● Assignment
For every entry, reproduce the wording exactly and omit any image it holds.

-- Dataset content follows --

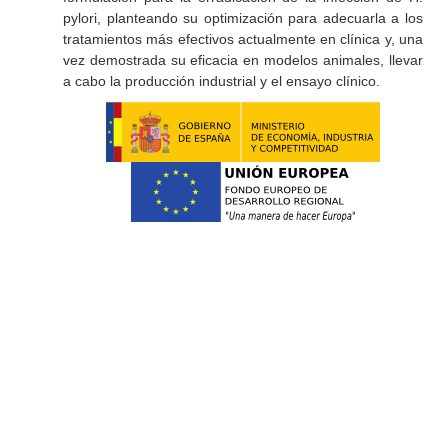
pylori, planteando su optimización para adecuarla a los
tratamientos más efectivos actualmente en clínica y, una
vez demostrada su eficacia en modelos animales, llevar
a cabo la producción industrial y el ensayo clínico.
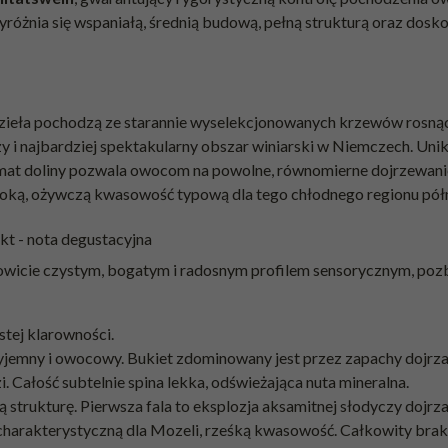
 wyróżnia się wspaniałą, średnią budową, pełną strukturą oraz d
dzieła pochodzą ze starannie wyselekcjonowanych krzewów rosną
szy i najbardziej spektakularny obszar winiarski w Niemczech. Un
limat doliny pozwala owocom na powolne, równomierne dojrzewani
soką, ożywczą kwasowość typową dla tego chłodnego regionu pół
nkt - nota degustacyjna
amowicie czystym, bogatym i radosnym profilem sensorycznym, po
ystej klarowności.
yjemny i owocowy. Bukiet zdominowany jest przez zapachy dojrza
. Całość subtelnie spina lekka, odświeżająca nuta mineralna.
 strukturę. Pierwsza fala to eksplozja aksamitnej słodyczy dojrza
charakterystyczną dla Mozeli, rześką kwasowość. Całkowity brak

-- Dataset content concluded --

● Problem solution
pylori, planteando su optimización para adecuarla a los
tratamientos más efectivos actualmente en clínica y, una
vez demostrada su eficacia en modelos animales, llevar
a cabo la producción industrial y el ensayo clínico.
 wyróżnia się wspaniałą, średnią budową, pełną strukturą oraz d
dzieła pochodzą ze starannie wyselekcjonowanych krzewów rosną
szy i najbardziej spektakularny obszar winiarski w Niemczech. Un
limat doliny pozwala owocom na powolne, równomierne dojrzewani
soką, ożywczą kwasowość typową dla tego chłodnego regionu pół
nkt - nota degustacyjna
amowicie czystym, bogatym i radosnym profilem sensorycznym, po
ystej klarowności.
yjemny i owocowy. Bukiet zdominowany jest przez zapachy dojrza
. Całość subtelnie spina lekka, odświeżająca nuta mineralna.
 strukturę. Pierwsza fala to eksplozja aksamitnej słodyczy dojrza
charakterystyczną dla Mozeli, rześką kwasowość. Całkowity brak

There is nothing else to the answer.